„Czekam na wznowienie wojny przez Azerbejdżan”
Tak do ostatnich wydarzeń na granicy Azerbejdżanu i Republiki Górskiego Karabachu odniósł się jej minister obrony Movses Hakobyan.
Dodał, że rok 2010 był szczególnie owocny w modernizowaniu armii małej republiki.

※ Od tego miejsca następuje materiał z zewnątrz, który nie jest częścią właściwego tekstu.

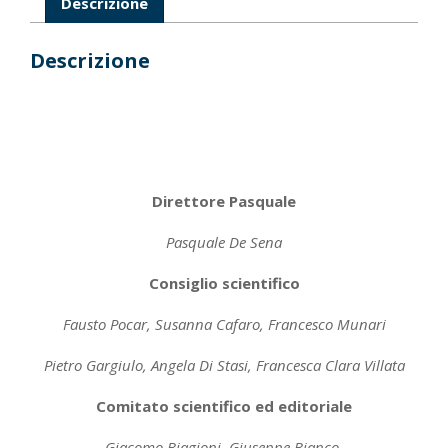
Descrizione
Descrizione
Direttore Pasquale
Pasquale De Sena
Consiglio scientifico
Fausto Pocar, Susanna Cafaro, Francesco Munari
Pietro Gargiulo, Angela Di Stasi, Francesca Clara Villata
Comitato scientifico ed editoriale
Giacomo Biagioni, Giuseppe Bianco,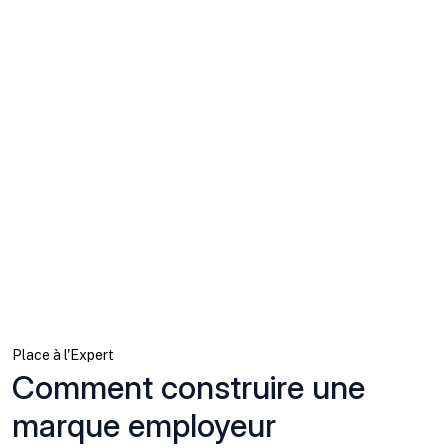
Place à l'Expert
Comment construire une
marque employeur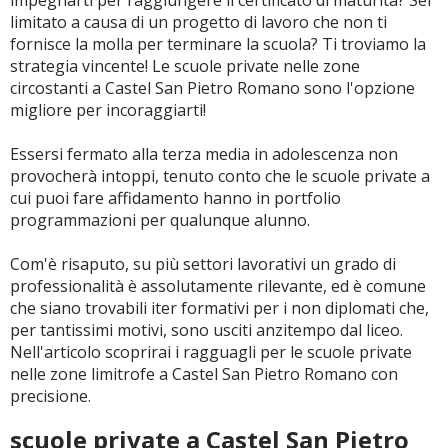
impegnarti per raggiungere il certificato di maturità? Sei
limitato a causa di un progetto di lavoro che non ti
fornisce la molla per terminare la scuola? Ti troviamo la
strategia vincente! Le scuole private nelle zone
circostanti a Castel San Pietro Romano sono l'opzione
migliore per incoraggiarti!
Essersi fermato alla terza media in adolescenza non
provocherà intoppi, tenuto conto che le scuole private a
cui puoi fare affidamento hanno in portfolio
programmazioni per qualunque alunno.
Com'è risaputo, su più settori lavorativi un grado di
professionalità è assolutamente rilevante, ed è comune
che siano trovabili iter formativi per i non diplomati che,
per tantissimi motivi, sono usciti anzitempo dal liceo.
Nell'articolo scoprirai i ragguagli per le scuole private
nelle zone limitrofe a Castel San Pietro Romano con
precisione.
scuole private a Castel San Pietro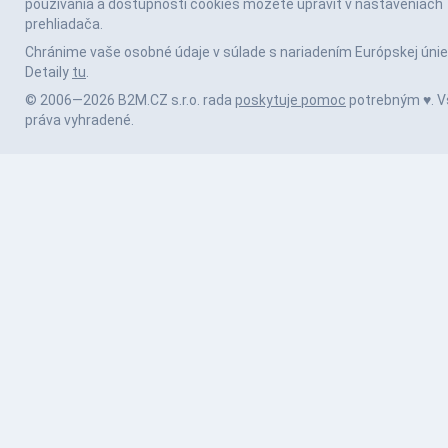
používania a dostupnosti cookies môžete upraviť v nastaveniach
prehliadača.
Chránime vaše osobné údaje v súlade s nariadením Európskej únie
Detaily
tu
.
© 2006—2026 B2M.CZ s.r.o. rada
poskytuje pomoc
potrebným ♥️. V
práva vyhradené.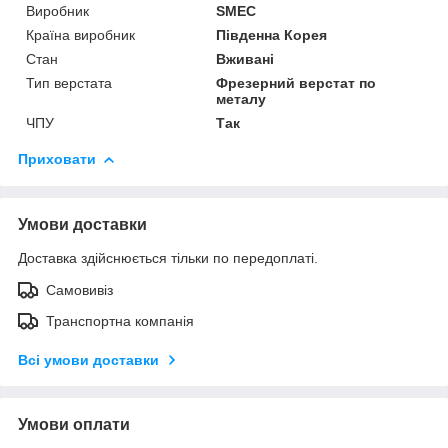
Виробник
SMEC
Країна виробник
Південна Корея
Стан
Вживані
Тип верстата
Фрезерний верстат по
металу
ЧПУ
Так
Приховати
Умови доставки
Доставка здійснюється тільки по передоплаті.
Самовивіз
Транспортна компанія
Всі умови доставки
Умови оплати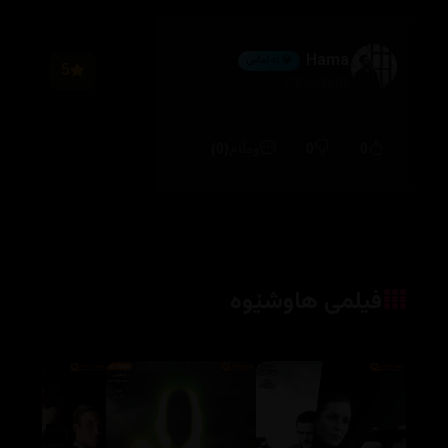
Hama
💎 ئەڵماس
5
2026/08/05
(0)
0
0
وەڵام
فیلمی هاوشێوە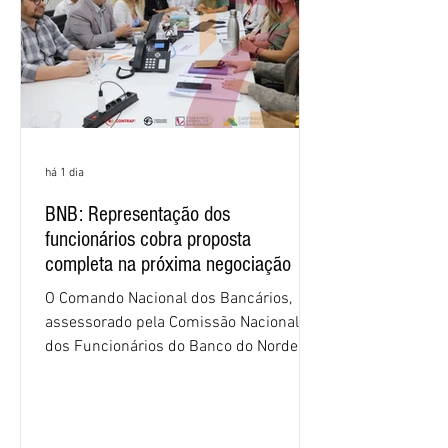
há 1 dia
BNB: Representação dos
funcionários cobra proposta
completa na próxima negociação
O Comando Nacional dos Bancários,
assessorado pela Comissão Nacional
dos Funcionários do Banco do Nordeste
do Brasil (CNFBNB), concluiu nesta
quinta-feira (6), em Fortaleza, a
apresentação e o debate da pauta
específica dos trabalhadores do BNB.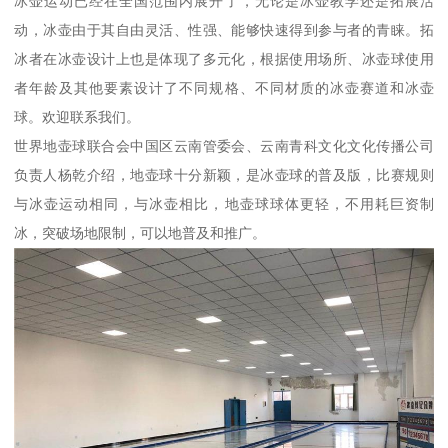
冰壶运动已经在全国范围内展开了，无论是冰壶教学还是拓展活
动，冰壶由于其自由灵活、性强、能够快速得到参与者的青睐。拓
冰者在冰壶设计上也是体现了多元化，根据使用场所、冰壶球使用
者年龄及其他要素设计了不同规格、不同材质的冰壶赛道和冰壶
球。欢迎联系我们。
世界地壶球联合会中国区云南管委会、云南青科文化文化传播公司
负责人杨乾介绍，地壶球十分新颖，是冰壶球的普及版，比赛规则
与冰壶运动相同，与冰壶相比，地壶球球体更轻，不用耗巨资制
冰，突破场地限制，可以地普及和推广。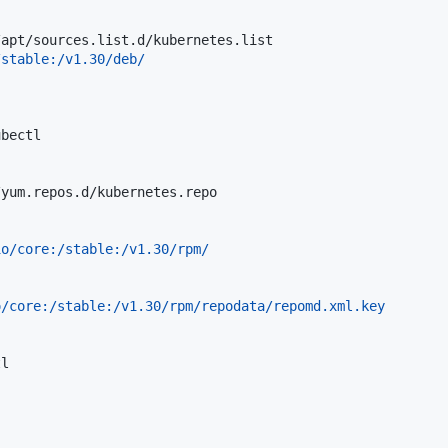
/apt/sources.list.d/kubernetes.list
/yum.repos.d/kubernetes.repo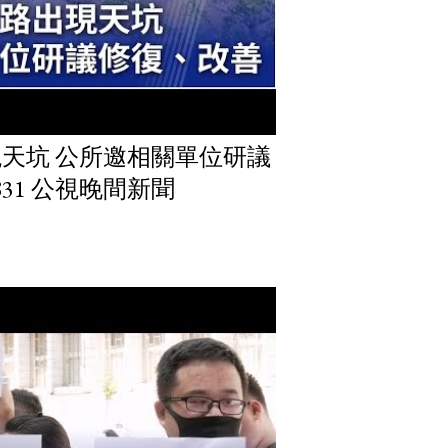
天坑 公所邀相關單位研議
831 公視晚間新聞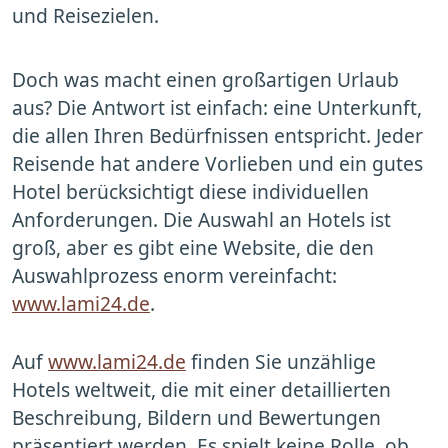
und Reisezielen.
Doch was macht einen großartigen Urlaub
aus? Die Antwort ist einfach: eine Unterkunft,
die allen Ihren Bedürfnissen entspricht. Jeder
Reisende hat andere Vorlieben und ein gutes
Hotel berücksichtigt diese individuellen
Anforderungen. Die Auswahl an Hotels ist
groß, aber es gibt eine Website, die den
Auswahlprozess enorm vereinfacht:
www.lami24.de
.
Auf
www.lami24.de
finden Sie unzählige
Hotels weltweit, die mit einer detaillierten
Beschreibung, Bildern und Bewertungen
präsentiert werden. Es spielt keine Rolle, ob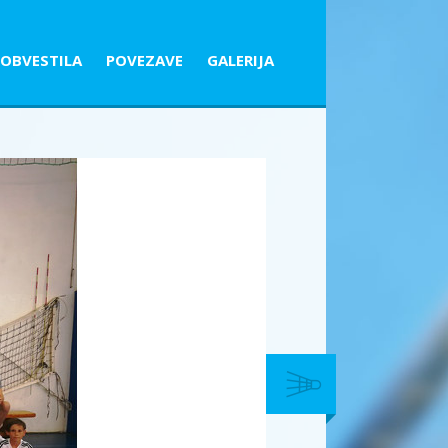
OBVESTILA
POVEZAVE
GALERIJA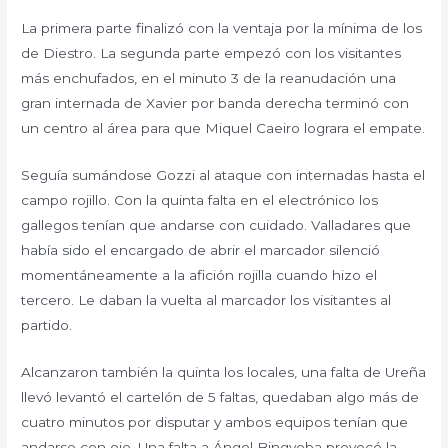
La primera parte finalizó con la ventaja por la mínima de los
de Diestro. La segunda parte empezó con los visitantes
más enchufados, en el minuto 3 de la reanudación una
gran internada de Xavier por banda derecha terminó con
un centro al área para que Miquel Caeiro lograra el empate.
Seguía sumándose Gozzi al ataque con internadas hasta el
campo rojillo. Con la quinta falta en el electrónico los
gallegos tenían que andarse con cuidado. Valladares que
había sido el encargado de abrir el marcador silenció
momentáneamente a la afición rojilla cuando hizo el
tercero. Le daban la vuelta al marcador los visitantes al
partido.
Alcanzaron también la quinta los locales, una falta de Ureña
llevó levantó el cartelón de 5 faltas, quedaban algo más de
cuatro minutos por disputar y ambos equipos tenían que
andarse con ojo. Una falta a Ángel Bingyoba provocó la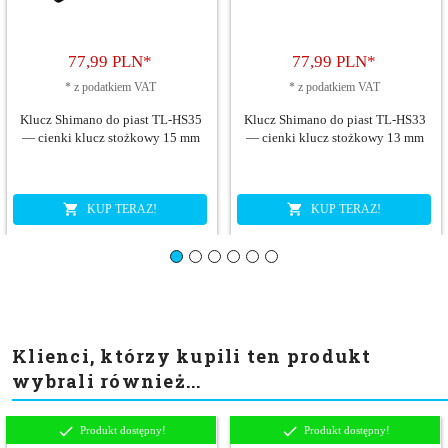
77,
99
PLN*
77,
99
PLN*
*
z podatkiem VAT
*
z podatkiem VAT
Klucz Shimano do piast TL-HS35
Klucz Shimano do piast TL-HS33
— cienki klucz stożkowy 15 mm
— cienki klucz stożkowy 13 mm
KUP TERAZ!
KUP TERAZ!
Klienci, którzy kupili ten produkt
wybrali również...
Produkt dostępny!
Produkt dostępny!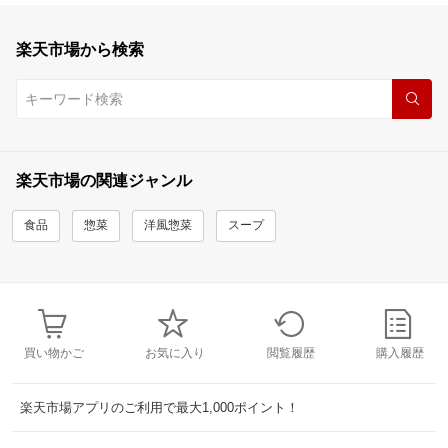
楽天市場から検索
楽天市場の関連ジャンル
食品
惣菜
洋風惣菜
スープ
買い物かご
お気に入り
閲覧履歴
購入履歴
楽天市場アプリのご利用で最大1,000ポイント！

Zapowiedział, że proces odnawiania sił zbrojnych będzie kontynuowany w 2011 r.
Minister wyraził też osobiste przekonanie, że gdyby tylko Armia Obrony RGK nie mogła poradzić sobie z powierzonymi jej zadaniami na odpowiednim poziomie, Azerbejdżan natychmiast wypowiedziałby wojnę. „Czekam na wznowienie wojny przez Azerów, jednym z głównych celów Armii Obrony w 2010 r. stała się gotowość do wojny. W tym zakresie poczyniliśmy wystarczająco duże postępy. Azerbejdżan nie rozpoczyna wojny tylko dlatego, że wie, iż niezdolny byłby do pokonania Karabachu. W przypadku wznowienia działań wojennych, Armia Obrony jest wstanie dać odpór wrogom” – poinformował minister.
„Każdego dnia, w każdej godzinie przygotowujemy się do wojny. Jeżeli wybuchnie, będziemy walczyć” – dodał. Zaznaczył jednak, że podstawowym zadaniem armii jest stworzenie odpowiednich warunków dla podjęcia przez polityków negocjacji ze stroną przeciwną.